Since the domain of clinical supervision is “disseminating and implementing new practices and improving teacher performance” (Cogan, 1973. p.3.), it is imperative that supervisors be persons with commitment to the improvement of education. If supervisors see their responsibilities as merely a “job”, teachers become aware of this and will have no respect for the supervisor or what he/she may have to say. The exercise of clinical supervision is then futile, and a waste of time and resources (the supervisor should find employment elsewhere!).
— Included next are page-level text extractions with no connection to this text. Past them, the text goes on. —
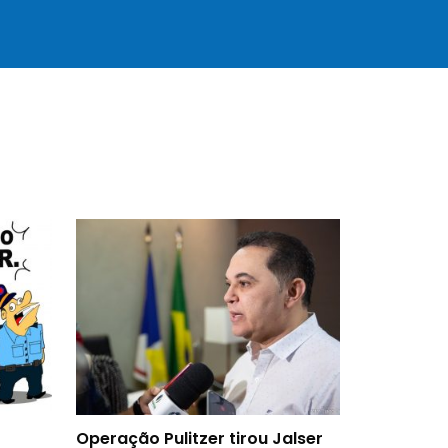
Operação Pulitzer tirou Jalser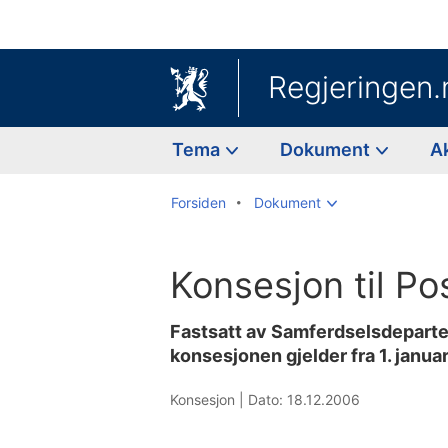
Regjeringen.
Tema
Dokument
A
Forsiden
Dokument
Konsesjon til P
Fastsatt av Samferdselsdepart
konsesjonen gjelder fra 1. janua
Konsesjon |
Dato: 18.12.2006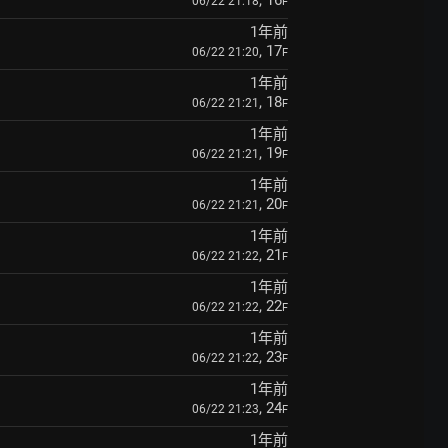
06/22 21:18
F
1年前
, 17
06/22 21:20
F
1年前
, 18
06/22 21:21
F
1年前
, 19
06/22 21:21
F
1年前
, 20
06/22 21:21
F
1年前
, 21
06/22 21:22
F
1年前
, 22
06/22 21:22
F
1年前
, 23
06/22 21:22
F
1年前
, 24
06/22 21:23
F
1年前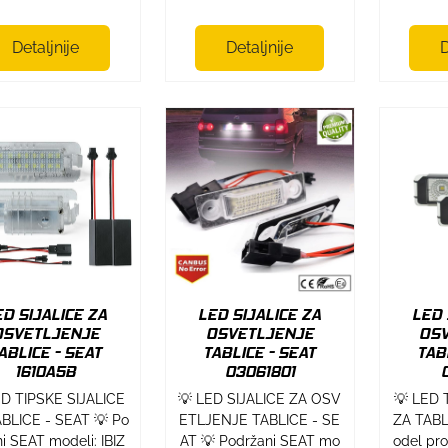
Detaljnije
Detaljnije
D
ED SIJALICE ZA
LED SIJALICE ZA
LED 
OSVETLJENJE
OSVETLJENJE
OS
ABLICE - SEAT
TABLICE - SEAT
TAB
1610A5B
03061801
ED TIPSKE SIJALICE
💡 LED SIJALICE ZA OSV
💡 LED 
BLICE - SEAT 💡 Po
ETLJENJE TABLICE - SE
ZA TABL
i SEAT modeli: IBIZ
AT 💡 Podržani SEAT mo
odel pr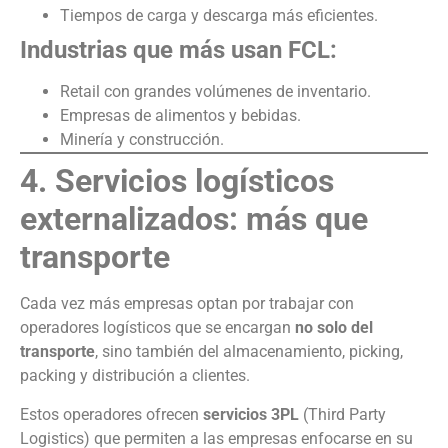
Tiempos de carga y descarga más eficientes.
Industrias que más usan FCL:
Retail con grandes volúmenes de inventario.
Empresas de alimentos y bebidas.
Minería y construcción.
4. Servicios logísticos
externalizados: más que
transporte
Cada vez más empresas optan por trabajar con
operadores logísticos que se encargan
no solo del
transporte
, sino también del almacenamiento, picking,
packing y distribución a clientes.
Estos operadores ofrecen
servicios 3PL
(Third Party
Logistics) que permiten a las empresas enfocarse en su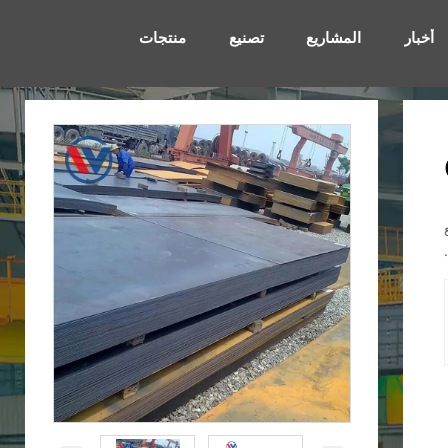
أخبار
المشاريع
تصنيع
منتجات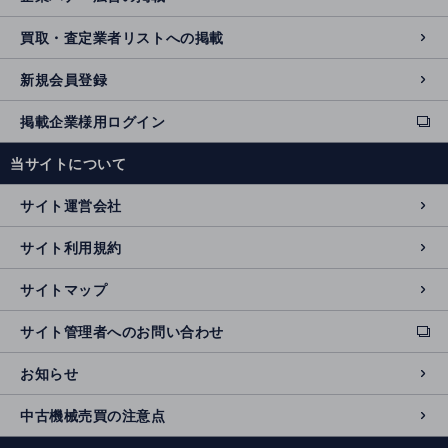
買取・査定業者リストへの掲載
新規会員登録
掲載企業様用ログイン
ext
e
当サイトについて
r
n
サイト運営会社
al
si
サイト利用規約
t
e
サイトマップ
サイト管理者へのお問い合わせ
ext
e
お知らせ
r
n
中古機械売買の注意点
al
si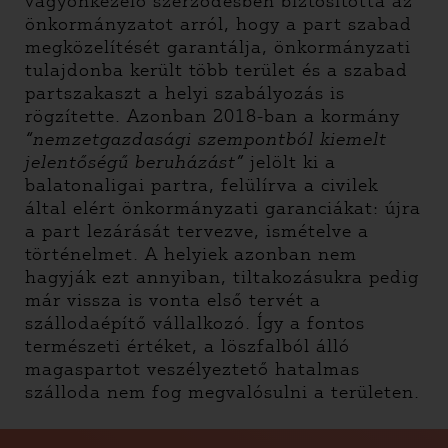
vagyonkezelő szerződésben biztosította az
önkormányzatot arról, hogy a part szabad
megközelítését garantálja, önkormányzati
tulajdonba került több terület és a szabad
partszakaszt a helyi szabályozás is
rögzítette. Azonban 2018-ban a kormány
“nemzetgazdasági szempontból kiemelt
jelentőségű beruházást”
jelölt ki a
balatonaligai partra, felülírva a civilek
által elért önkormányzati garanciákat: újra
a part lezárását tervezve, ismételve a
történelmet. A helyiek azonban nem
hagyják ezt annyiban, tiltakozásukra pedig
már vissza is vonta első tervét a
szállodaépítő vállalkozó. Így a fontos
természeti értéket, a löszfalból álló
magaspartot veszélyeztető hatalmas
szálloda nem fog megvalósulni a területen.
In small Caribbean States persons who normally supervise teaching are Education Officers, Principals, Assistant Principals, Department Heads, Subject Co-ordinators, Master Teachers Consultants and Specialist Teachers. These are all persons who are charged with this responsibility because of status and sometimes not because of expertise. Qualifications of the supervisor include:
(a)  Certification in pedagogy and academic subject
(b)  Several years of experience at that level and in that subject area
(c)  A demonstrated commitment to teaching (e.g. participation in professional development)
(d)  Must be empathetic towards teachers
(e)  Must be fair and just in professional judgement
(f)  Generally seen by colleagues as an exemplary educator
(g)  Should have training in clinical supervision
This list is not exhaustive and each of the above can be expanded or modified to fit the conditions of education in your community. Clinical supervision of teaching is labour intensive, complex and sometimes messy; for successful implementation it requires adequate funding, concentrated energy, and expertise focused on the improvement of instruction.

General Considerations
(1) Clinical supervision must be sustainable; sporadic visits do not help teachers to develop their expertise. Scattershot supervision only tinkers with the process hoping that something positive will hit the target.
(2)  Clinical supervision must be a mutually supportive partnership; it is an interaction of peers
 and colleagues – it is not unilateral action.
(3) Clinical supervision must be seen as authoritative assistance not authoritarian directives.
(4) Clinical supervision assists teachers to reach specified levels of performance and as such may be perceived as attempts to maintain quality control.
(5) Supervisors must be clear about the goals of education and communicate these to teachers so that there is no misunderstanding about what is acceptable practice.

One of the major purposes of schooling is to transfer the accumulated wisdom of a society to the young; equally important is the creation of new knowledge for the survival of citizens. These two goals can only be accomplished by committed leadership that is visionary and practical at the same time. Yet schooling is not the soul preserve of schools because civil society is created by many stakeholders, hence leadership in all aspects of progressive society must play their part to humanize our bureaucratic systems – especially schooling and government.

Schooling cannot be improved or be effective unless we provide inter alia adequate training for our teachers. The Principals in schools must see themselves as educational leaders first and managers second. Hence the Principals must shoulder the responsibility of providing professional development of teachers through clinical supervision and other relevant in-service activities.